O outro diminuiu o passo.
Haviam chegado ao Largo da Sé.
– Seria interessante a gente dar uma chegada à Catedral para ver como vão as obras, hein, Amintas?
– Não, vamos agora à casa Santa Clara.
Calados, atravessaram a praça. Ao chegarem à esquina da rua Direita, esbarraram com o Sá, que saía de uma loja.
– Olá! vão a algum lugar?
– Vamos à casa Santa Clara… Eu preciso fazer umas compras. Quer vir com a gente?
– Às dez horas preciso estar na Cúria, não sei se não vai ficar tarde…
– Que nada! É muito cedo. Depois, é um instante! Venha fazer companhia à gente.
Sá acabou rendendo-se à insistência de Amintas.

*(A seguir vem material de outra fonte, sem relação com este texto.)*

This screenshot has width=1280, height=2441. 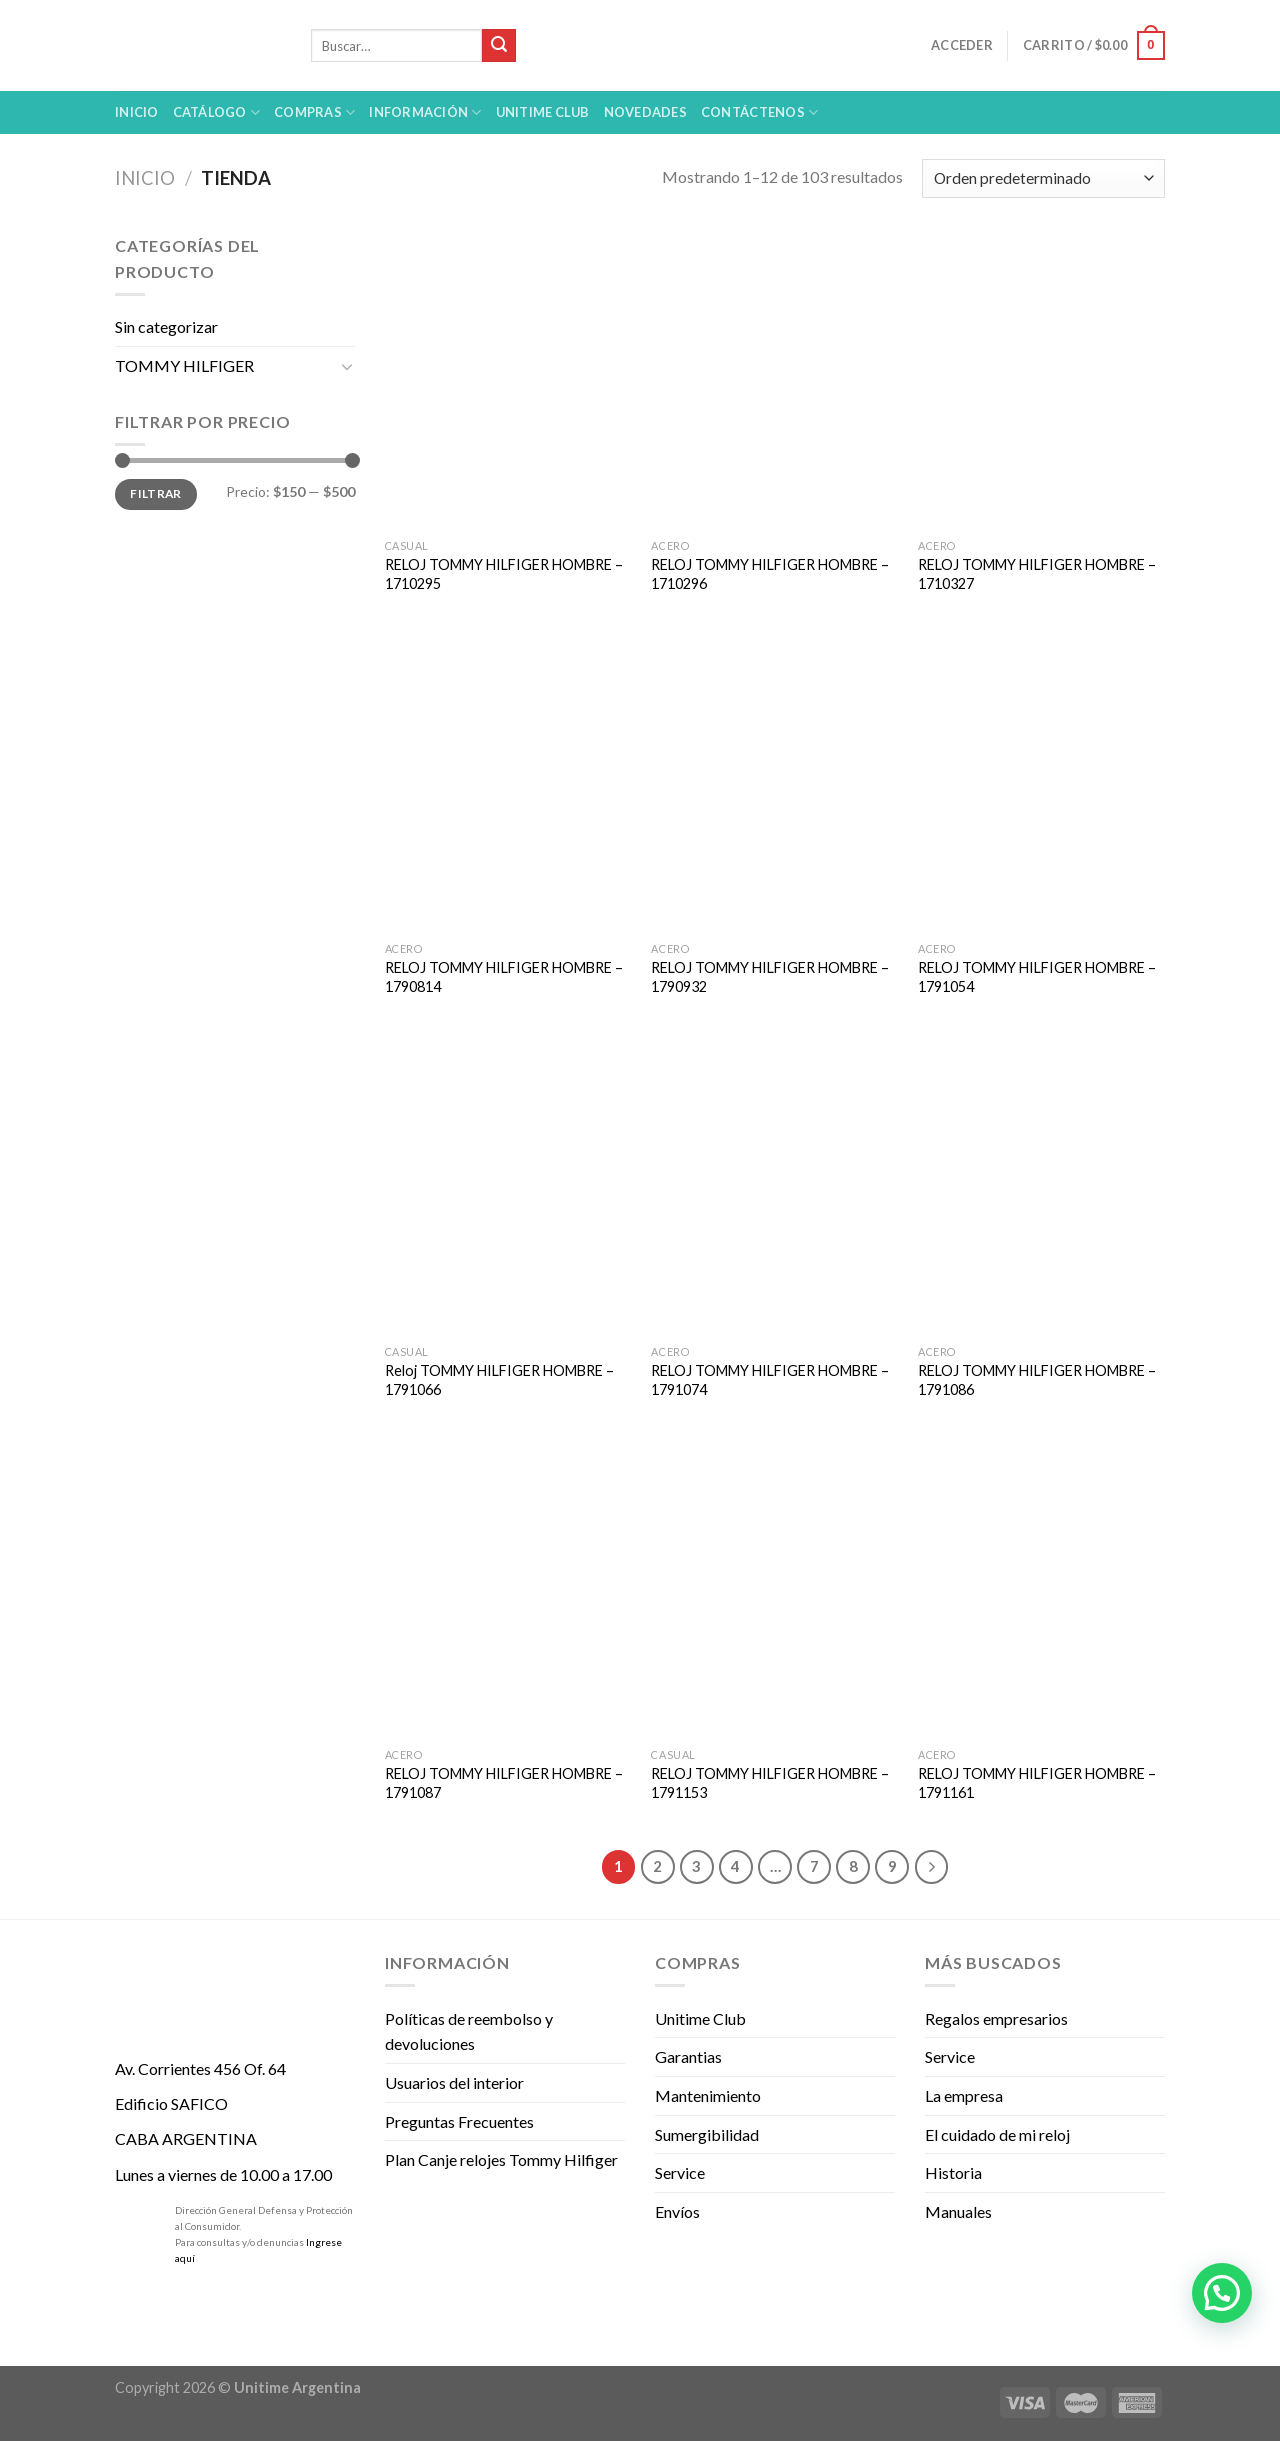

Com a sua loquacidade cheia de gestos, Sá pôs-se a contar o atropelamento de um velho por um caminhão, que acabara de presenciar minutos antes, na praça.

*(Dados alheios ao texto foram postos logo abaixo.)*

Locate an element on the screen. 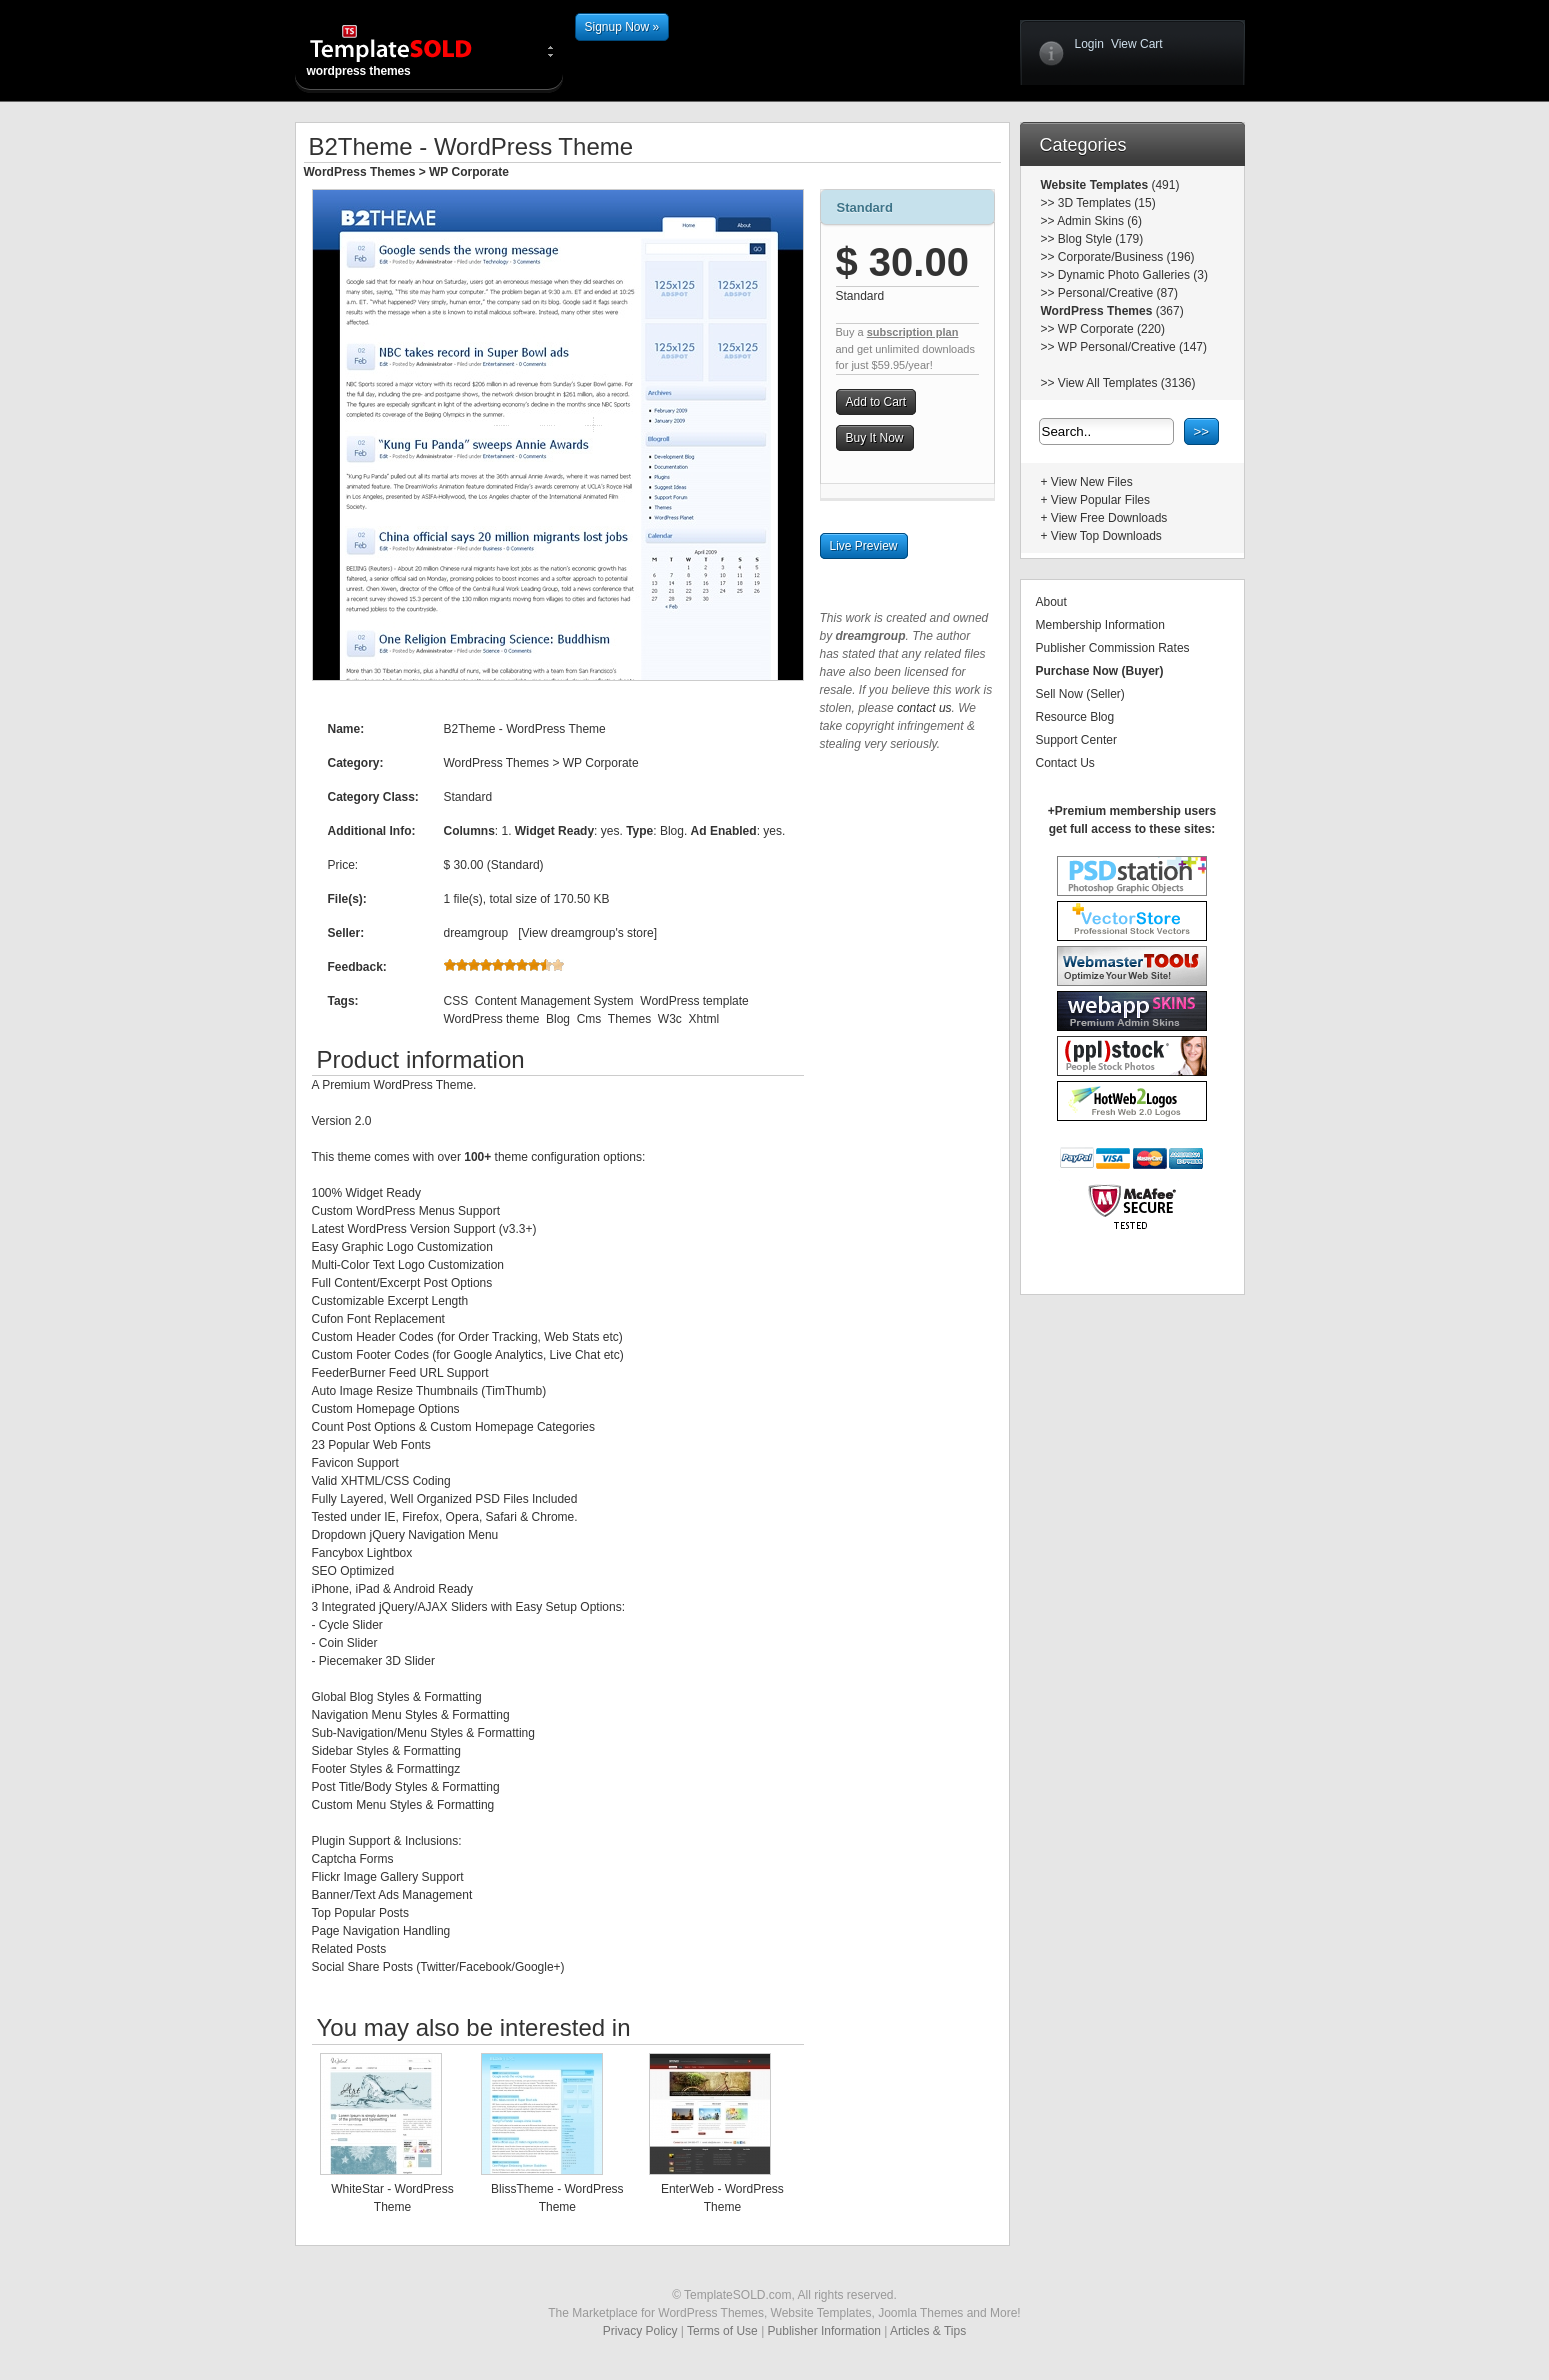 This screenshot has height=2380, width=1549. Admin Skins (6) is located at coordinates (1099, 221).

– Vejam vocês! ia eu chegando na esquina, quando os meus olhos dão de súbito com aquele quadro: o homem sendo apanhado pelas rodas do pesado caminhão. Que espetáculo dramático!
– Você parece que ainda está nervoso… observou Amintas.

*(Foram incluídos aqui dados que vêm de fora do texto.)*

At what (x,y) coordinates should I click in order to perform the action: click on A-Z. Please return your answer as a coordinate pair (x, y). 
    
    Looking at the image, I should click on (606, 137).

– Ah! fiquei lívido. Não era para menos… Uma visão dantesca!
Como houvessem chegado à loja de artigos religiosos, Amintas dirigiu-se ao rapaz do balcão, enquanto Sá ficou a conversar com Cesário a um canto.
– Está aí uma cena admirável, que se pode meter num sermão, hein, Cesário?
– Você gosta um bocado de sermões, não, Sá?
– Ora, mas então… A eloquência sagrada é um instrumento eficientíssimo, Cesário! Já observei que você não dá à oratória o valor que ela tem. É uma injustiça! Se você lesse a obra de um Bossuet, de um Vieira…
– Sabe que eu estou com um receio enorme que me escalem, em maio próximo, para um sermão sobre Nossa Senhora?
– Ora, não há motivo, Cesário! Um grande orador grego, se não me engano Demóstenes…
– Então, vamos? disse Amintas, guardando um pequeno embrulho no bolso e voltando-se com amabilidade para o Sá: Quer vir almoçar em casa?
O outro declinou do convite, lembrando que tinha que ir à Cúria e talvez se demorasse por lá.
Na rua, depois de falar ainda com entusiasmo em Bossuet, Vieira e “outras águias da eloquência sagrada”, Sá despediu-se.
– A gente critica muito o Sá no Seminário, mas afinal de contas ele tem talento para orador, não é, Cesário? disse Amintas com convicção.
Cesário teve um leve sorriso silencioso, que não chegava a ser irônico, e lembrou-se de propor ao colega uma ida à Biblioteca Pública.